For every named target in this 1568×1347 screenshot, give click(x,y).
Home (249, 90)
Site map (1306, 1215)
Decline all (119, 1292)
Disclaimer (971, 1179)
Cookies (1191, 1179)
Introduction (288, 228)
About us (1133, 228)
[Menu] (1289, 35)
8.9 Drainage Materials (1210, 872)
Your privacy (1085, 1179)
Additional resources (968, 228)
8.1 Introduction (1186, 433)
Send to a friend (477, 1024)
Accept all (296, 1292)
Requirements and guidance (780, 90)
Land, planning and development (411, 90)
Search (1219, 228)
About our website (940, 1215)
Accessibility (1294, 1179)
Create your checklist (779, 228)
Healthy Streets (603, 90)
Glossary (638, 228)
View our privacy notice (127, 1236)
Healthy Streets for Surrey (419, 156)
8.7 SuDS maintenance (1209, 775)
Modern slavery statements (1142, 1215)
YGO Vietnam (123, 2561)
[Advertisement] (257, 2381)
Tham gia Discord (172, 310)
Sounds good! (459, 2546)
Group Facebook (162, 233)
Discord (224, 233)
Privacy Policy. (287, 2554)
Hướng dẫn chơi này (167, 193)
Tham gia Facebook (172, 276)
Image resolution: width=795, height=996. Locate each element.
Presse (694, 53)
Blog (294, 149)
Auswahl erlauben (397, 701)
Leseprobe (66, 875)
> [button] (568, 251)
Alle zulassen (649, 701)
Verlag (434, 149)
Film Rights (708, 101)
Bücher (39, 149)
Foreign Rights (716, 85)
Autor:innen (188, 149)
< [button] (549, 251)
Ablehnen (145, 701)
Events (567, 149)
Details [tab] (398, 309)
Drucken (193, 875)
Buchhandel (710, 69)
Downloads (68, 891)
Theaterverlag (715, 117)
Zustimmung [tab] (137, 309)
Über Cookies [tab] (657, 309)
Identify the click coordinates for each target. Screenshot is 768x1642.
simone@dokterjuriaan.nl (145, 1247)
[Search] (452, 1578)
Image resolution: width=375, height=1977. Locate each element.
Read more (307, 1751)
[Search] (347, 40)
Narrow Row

-*-

#### Task
Each record above needs to be reproduced exactly as written.

#### Output for this task
For every named target in this 1568×1347 screenshot, give click(x,y).
Home (249, 90)
Site map (1306, 1215)
Decline all (119, 1292)
Disclaimer (971, 1179)
Cookies (1191, 1179)
Introduction (288, 228)
About us (1133, 228)
[Menu] (1289, 35)
8.9 Drainage Materials (1210, 872)
Your privacy (1085, 1179)
Additional resources (968, 228)
8.1 Introduction (1186, 433)
Send to a friend (477, 1024)
Accept all (296, 1292)
Requirements and guidance (780, 90)
Land, planning and development (411, 90)
Search (1219, 228)
About our website (940, 1215)
Accessibility (1294, 1179)
Create your checklist (779, 228)
Healthy Streets (603, 90)
Glossary (638, 228)
View our privacy notice (127, 1236)
Healthy Streets for Surrey (419, 156)
8.7 SuDS maintenance (1209, 775)
Modern slavery statements (1142, 1215)
YGO Vietnam (123, 2561)
[Advertisement] (257, 2381)
Tham gia Discord (172, 310)
Sounds good! (459, 2546)
Group Facebook (162, 233)
Discord (224, 233)
Privacy Policy. (287, 2554)
Hướng dẫn chơi này (167, 193)
Tham gia Facebook (172, 276)
Image resolution: width=795, height=996. Locate each element.
Presse (694, 53)
Blog (294, 149)
Auswahl erlauben (397, 701)
Leseprobe (66, 875)
> [button] (568, 251)
Alle zulassen (649, 701)
Verlag (434, 149)
Film Rights (708, 101)
Bücher (39, 149)
Foreign Rights (716, 85)
Autor:innen (188, 149)
< [button] (549, 251)
Ablehnen (145, 701)
Events (567, 149)
Details [tab] (398, 309)
Drucken (193, 875)
Buchhandel (710, 69)
Downloads (68, 891)
Theaterverlag (715, 117)
Zustimmung [tab] (137, 309)
Über Cookies [tab] (657, 309)
Identify the click coordinates for each target. Screenshot is 768x1642.
simone@dokterjuriaan.nl (145, 1247)
[Search] (452, 1578)
Image resolution: width=375, height=1977. Locate each element.
Read more (307, 1751)
[Search] (347, 40)
Narrow Row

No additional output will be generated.